In this week's roundup:

students are returning to the classroom at most colleges and universities, higher-grade masks are required on some campuses and fewer high school graduates enrolled in college last fall. 

January 6-12

  • Most colleges and universities are resuming in-person classes this semester, using trusted strategies for mitigation such as masks, testing and vaccine requirements. Data from the College Crisis Initiative suggest that almost 90% of colleges and universities are resuming in-person classes and 98% are starting on time. 
  • Four campuses within the University of California system are switching to remote instruction amid the omicron surge. UCLA, Berkeley, Riverside and Merced are planning to have remote instruction in January after several other campuses pushed back against in-person instruction. 
  • The number of high school students enrolling directly into college continues to decrease. Freshman enrollment for the Class of 2021 declined 2.7% from Fall 2020 and 13.1% from Fall 2019. 

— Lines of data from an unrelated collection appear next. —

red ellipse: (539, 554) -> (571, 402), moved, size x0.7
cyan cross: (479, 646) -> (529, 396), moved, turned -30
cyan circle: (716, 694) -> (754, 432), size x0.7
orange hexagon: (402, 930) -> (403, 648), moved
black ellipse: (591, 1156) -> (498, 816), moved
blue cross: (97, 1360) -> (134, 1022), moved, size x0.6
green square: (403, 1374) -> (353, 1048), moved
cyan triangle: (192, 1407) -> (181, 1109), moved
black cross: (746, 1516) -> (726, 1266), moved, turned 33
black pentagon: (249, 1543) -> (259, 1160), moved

  • The University of Southern California and the University of Arizona will require surgical or other higher-grade masks on their campuses, making (solo) cloth masks no longer acceptable. Higher-grade masks such as KN95s and KN94s will be required in indoor spaces and will be available for free at each building’s entrance. 
  • Survivors of sexual assault may have a new statute of limitations to sue the University of Michigan, if new legislation passes. The university will be unable to claim governmental immunity from any lawsuits coming from victims of Dr. Robert Anderson, a retired university employee. 

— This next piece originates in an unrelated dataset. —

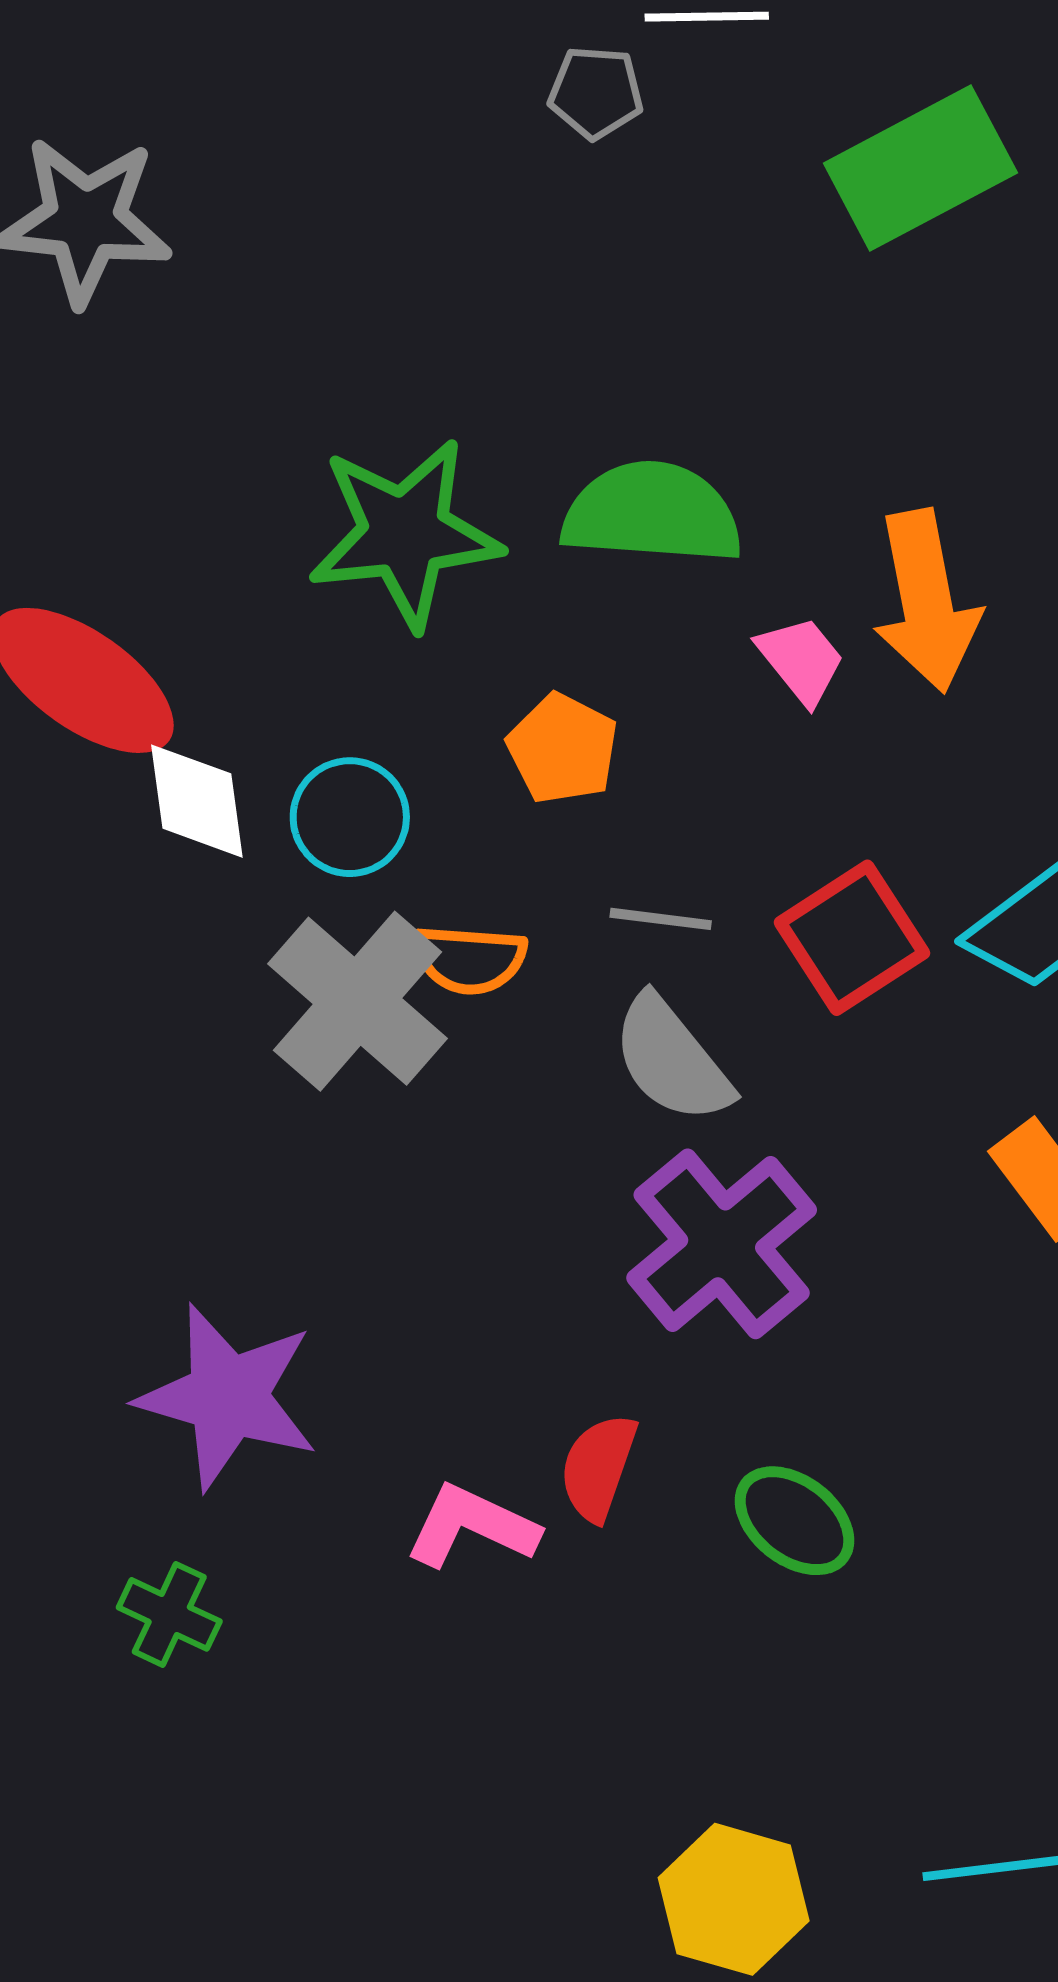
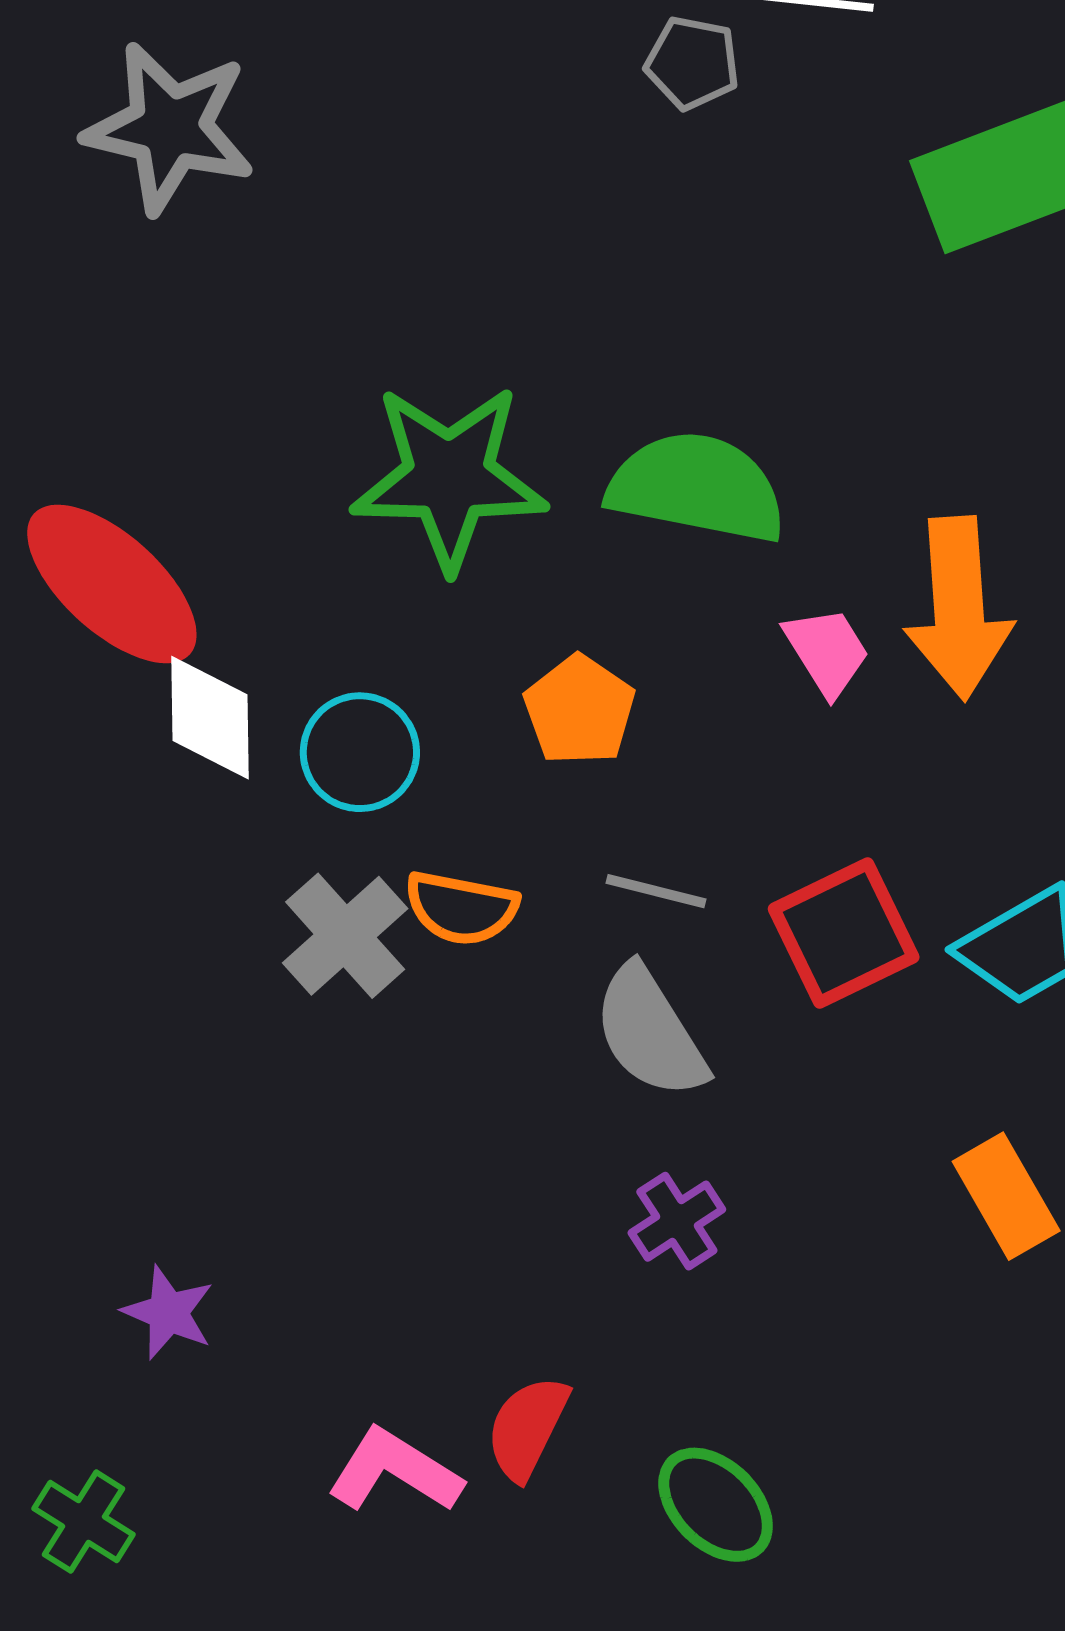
gray cross: (358, 1001) -> (345, 936), size x0.7
purple cross: (722, 1244) -> (677, 1221), size x0.5
purple star: (228, 1397) -> (168, 1313), size x0.5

  • Gov. Gavin Newsom plans to spend almost $40 billion in his 2022-23 budget proposal. Newsom’s equity goals for postsecondary education include having 70% of working-age California residents earn a postsecondary degree or certificate by 2030. 
  • The decline in community college enrollment can be attributed to interference in hands-on programs. Programs such as construction trade and mechanical technology were disrupted due to the pandemic and as a result contributed to 20% of enrollment declines.

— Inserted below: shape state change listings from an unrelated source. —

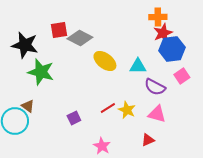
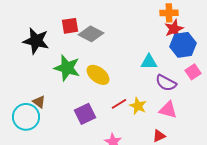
yellow ellipse: (105, 61) -> (98, 75), moved
green star: (41, 72) -> (67, 68), moved
purple square: (74, 118) -> (85, 114), size x1.5

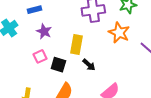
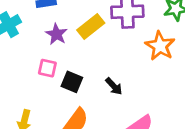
yellow rectangle: (76, 44) -> (91, 27), moved, turned 36
pink square: (40, 56) -> (47, 68), turned 32

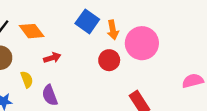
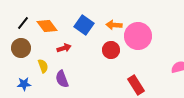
blue square: (87, 21) -> (84, 25), moved
orange arrow: (113, 30) -> (114, 25), turned 105

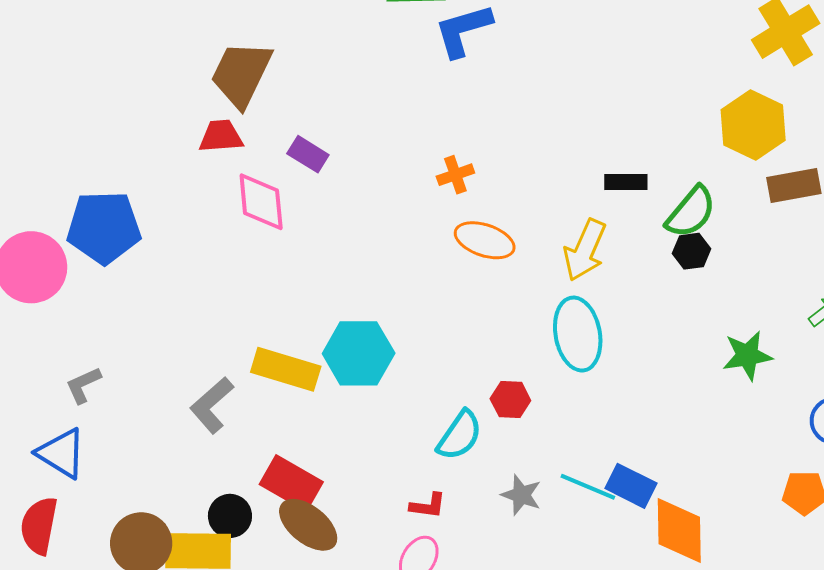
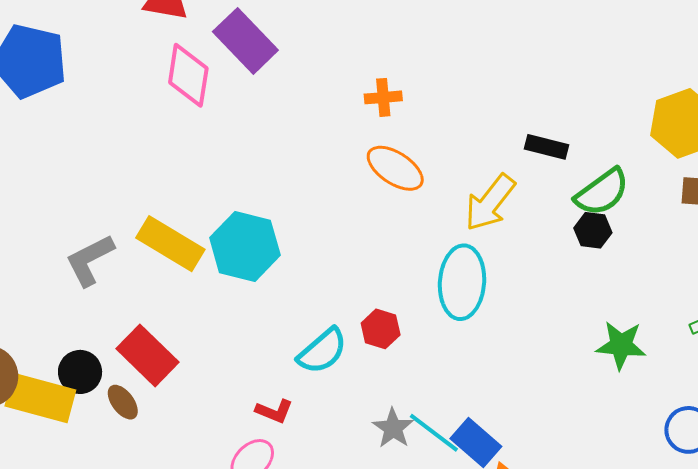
purple rectangle: (308, 154) -> (245, 41), size x1.6
gray star: (521, 495) -> (393, 428), moved
brown ellipse: (308, 525) -> (123, 402), moved, size x0.6

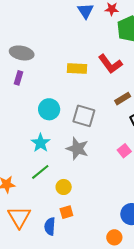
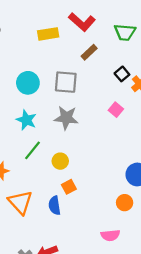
brown rectangle: (123, 99) -> (89, 52), moved

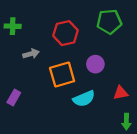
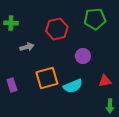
orange square: (62, 74) -> (47, 78), moved
purple rectangle: (14, 97) -> (12, 85), turned -48

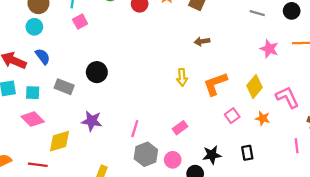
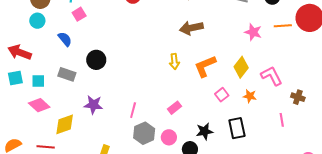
brown arrow: (202, 41) -> (191, 28), size x1.6
blue semicircle: (43, 56) -> (65, 39), moved
black rectangle: (247, 153) -> (237, 128), size x1.5

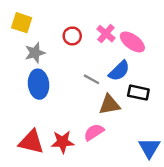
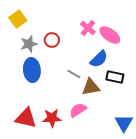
yellow square: (22, 23) -> (18, 19), turned 36
red circle: (72, 36) -> (52, 40), moved
gray line: (91, 79) -> (74, 74), moved

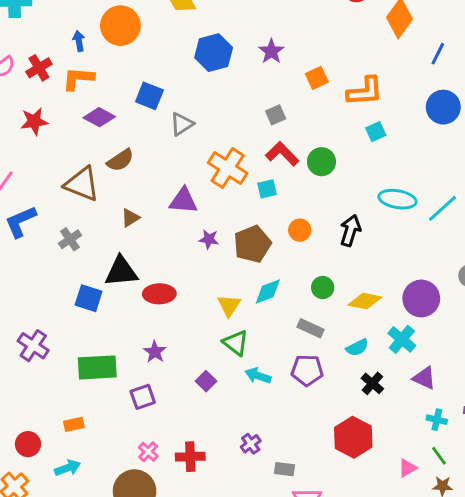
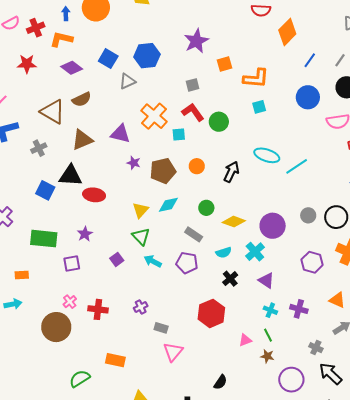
purple star: (271, 51) -> (196, 41), size x1.4
blue hexagon: (214, 53) -> (147, 56), moved
brown triangle: (130, 218) -> (82, 140), size x1.6

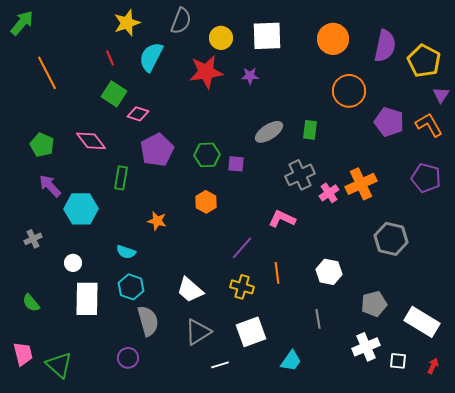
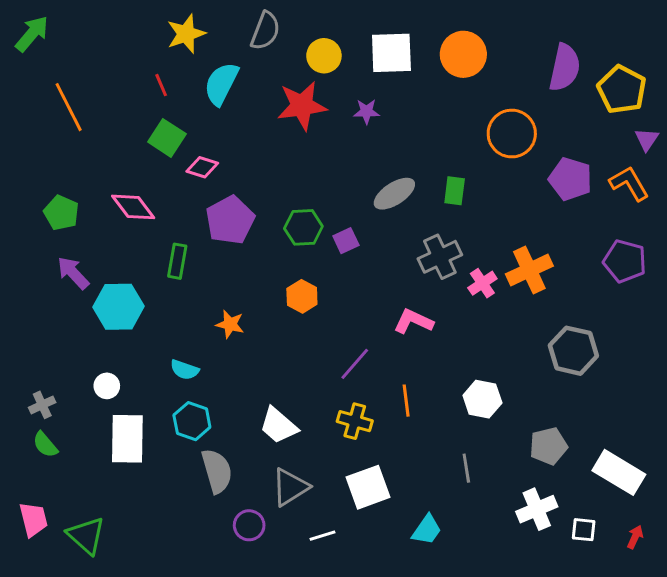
orange circle: (333, 39) -> (463, 54), moved
purple square: (236, 164) -> (346, 241), turned -30
gray cross: (33, 239) -> (42, 405), moved
purple circle: (128, 358) -> (249, 525), moved

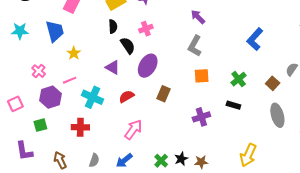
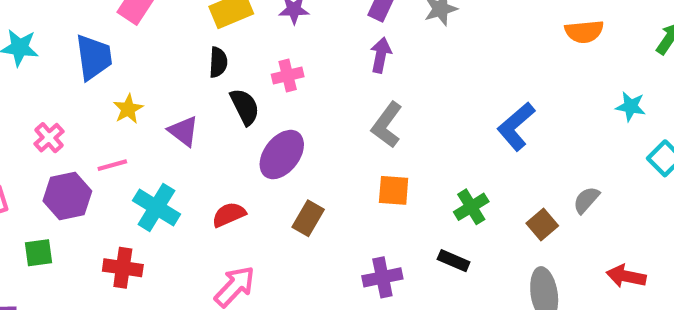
purple arrow: (198, 17) -> (381, 55), moved, turned 49
purple triangle: (113, 67) -> (183, 131), moved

  • Staff and administrators at D’Youville College will be starting a new work schedule of 32 hours per week with the same compensation as a 40-hour work week. The private college in Buffalo, NY, will try the new schedule for six months before making an assessment. The goal is to provide rest and recuperation, according to Paul Hutchison, senior lecturer at Boston University. 
  • Student workers at Columbia University reached a contract agreement, ending a 10-week strike. The tentative agreement includes full arbitration or mediation for any claims of discrimination or harrasment. 
  • The University of Louisville threatened discipline for department chairs who switch to remote learning. Despite a petition from a group of 500 professors, staff members and students against a return to in-person classes, Executive Director of Communications John Karman spoke for the university when noting that in-person classes are safe and more effective than remote learning.